La cima de esta inexistencia vino con el triple triunfo Madrid-Barcelona-Sevilla en 1992: capitalidad europea de la cultura, Olimpiadas y Expo, respectivamente. Entonces Valencia cayó a la posición 15 o 20 de las ciudades españolas por afluencia turística. Más o menos como le sucede ahora al equipo de fútbol que juega en Mestalla, club cada día más enredado en la maldición singapurense.

Ese olvido comenzó a cambiar a principios del milenio y es evidente que la Ciudad de las Artes y las Ciencias fue la clave del renacer. Pero integrada la novedad de ese insólito paisaje de cristal y acero, con el Palau de les Arts como catedral de catedrales modernas, la ciudad ha cambiado. Y desde hace unos pocos años está desbordando todas las previsiones para convertirse en un lugar libre, cosmopolita, dulcemente intrincado, rico en muchos ángulos y ofertas, desde los hoteles al teatro, desde las bicicletas (ojo a las aceras) a los bares que a la vez son librerías.

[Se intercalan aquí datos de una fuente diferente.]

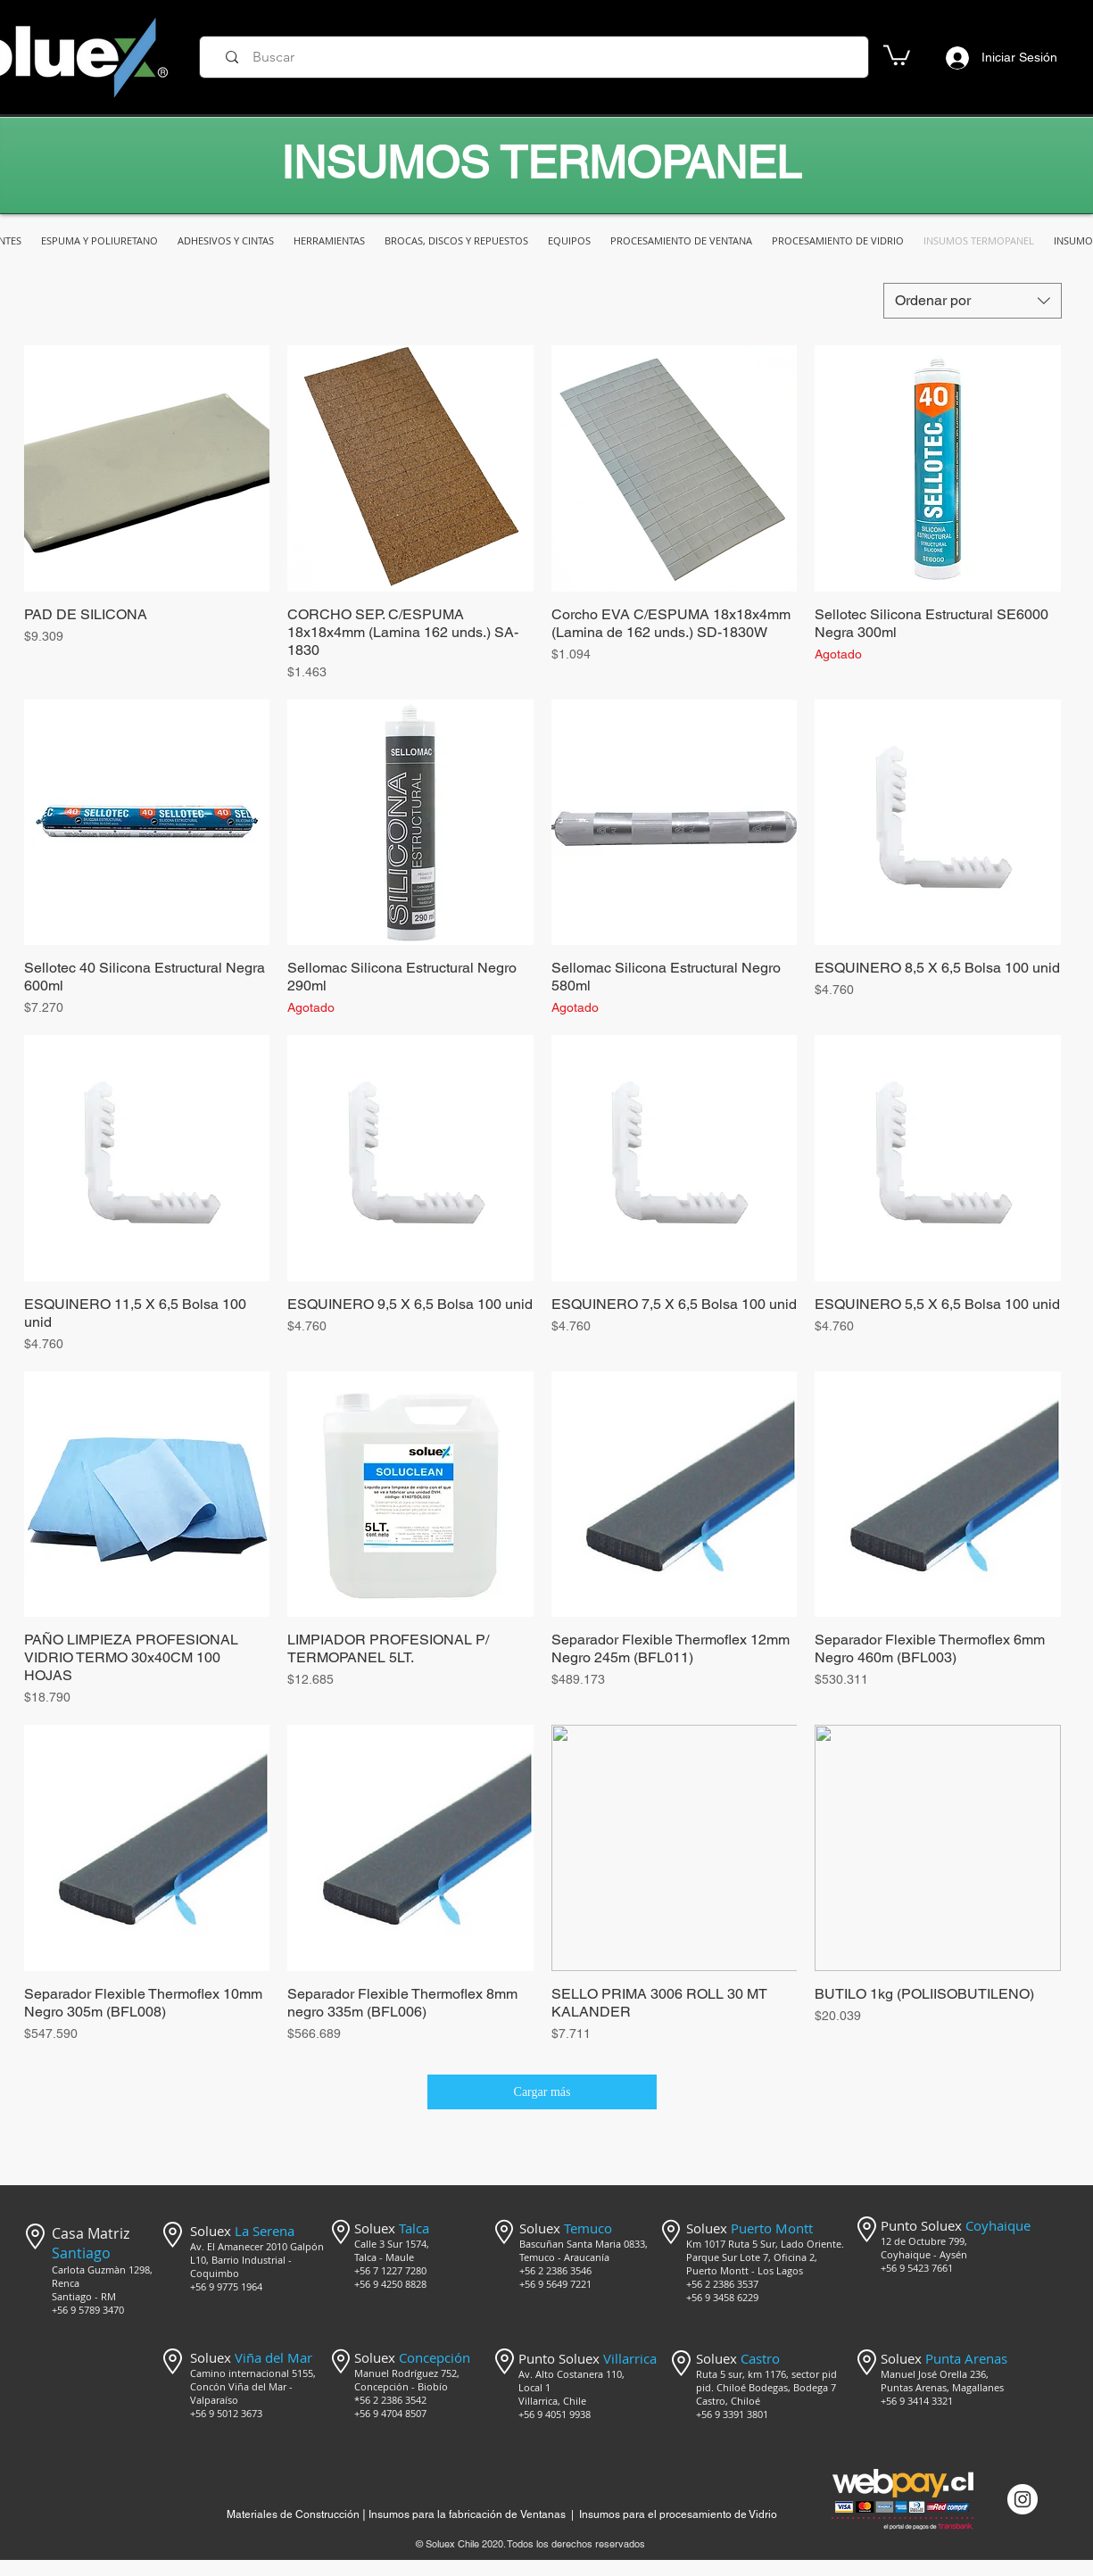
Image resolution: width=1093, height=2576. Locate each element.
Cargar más (542, 2092)
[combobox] (972, 301)
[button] (896, 54)
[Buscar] (540, 57)
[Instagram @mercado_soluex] (1022, 2499)
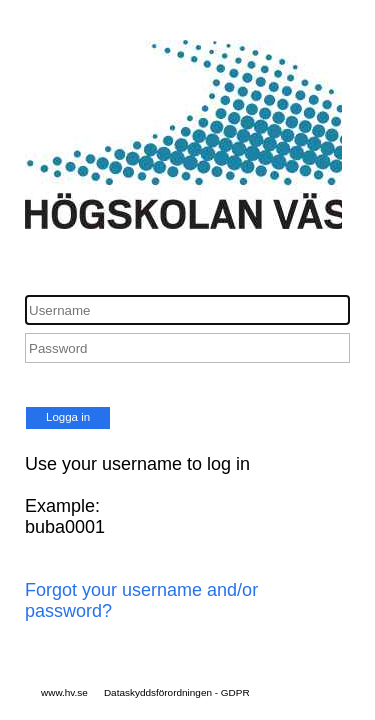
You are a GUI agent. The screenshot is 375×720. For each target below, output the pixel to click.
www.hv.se (64, 692)
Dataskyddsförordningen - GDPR (177, 692)
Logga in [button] (68, 417)
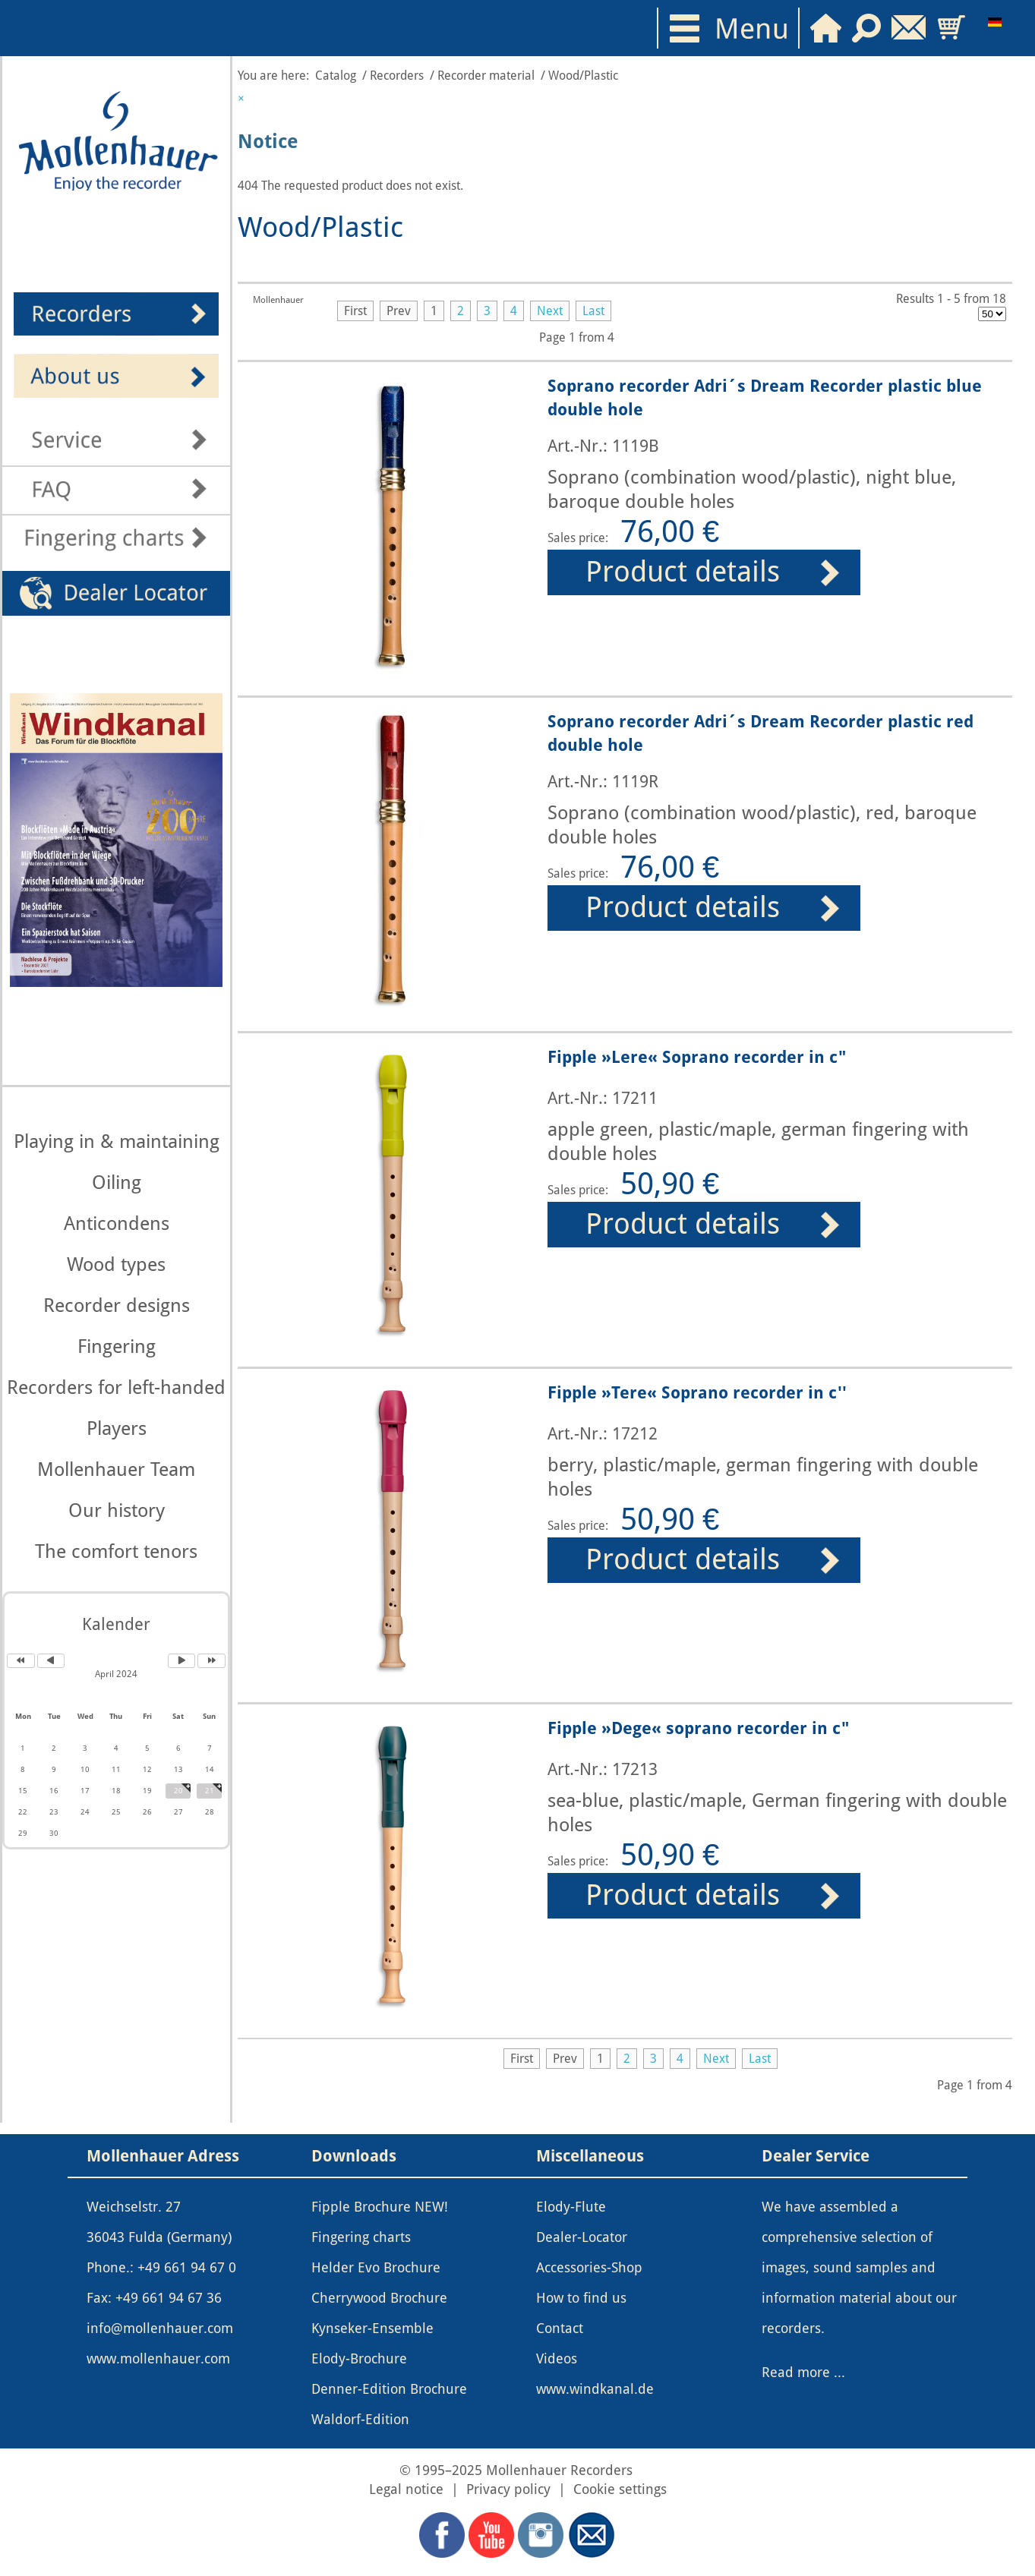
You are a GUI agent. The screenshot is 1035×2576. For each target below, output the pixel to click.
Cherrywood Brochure (379, 2298)
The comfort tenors (116, 1551)
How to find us (581, 2298)
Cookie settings (620, 2489)
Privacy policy (508, 2489)
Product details (682, 571)
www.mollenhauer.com (158, 2358)
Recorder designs (116, 1305)
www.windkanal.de (595, 2389)
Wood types (116, 1264)
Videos (556, 2358)
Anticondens (116, 1223)
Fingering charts (361, 2237)
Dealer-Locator (581, 2237)
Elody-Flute (571, 2207)
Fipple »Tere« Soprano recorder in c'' (697, 1392)
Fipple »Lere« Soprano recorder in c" (696, 1057)
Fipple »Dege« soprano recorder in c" (698, 1728)
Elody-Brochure (359, 2358)
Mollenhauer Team (116, 1469)
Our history (116, 1510)
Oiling (116, 1182)
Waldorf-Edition (360, 2419)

Para confluir todo en una ciudadanía local y foránea, creativa, multirracial y animada que inunda sus calles, sobre todo las de su enorme casco viejo, aunque el entusiasmo corre por toda la ronda interior, y por los barrios burgueses allende la calle Colón y eso sin contar el río verde del Jardín del Turia, los museos, las playas, los paseos marítimos, los tranvías y los parques. Todo es escenario de la curiosidad y el gozo.

Sí, parece que lo hemos conseguido, críticas y matizaciones aparte. Muy espontáneamente la ciudad se ha ido convirtiendo en una gigantesca golosina para miles de personas que nos visitan cada día, y que se sienten contentas, se les nota en la cara. Se ve que les va la marcha mediterránea, la tolerancia y también, sin duda, les gusta estar en una ciudad donde mandan menos de lo querrían los políticos identitarios. No pueden ir ya mucho más allá de donde han llegado. Porque la nuestra es una ciudad medularmente valenciana, española y europea. De imaginación, historia, modernidad y convivencia.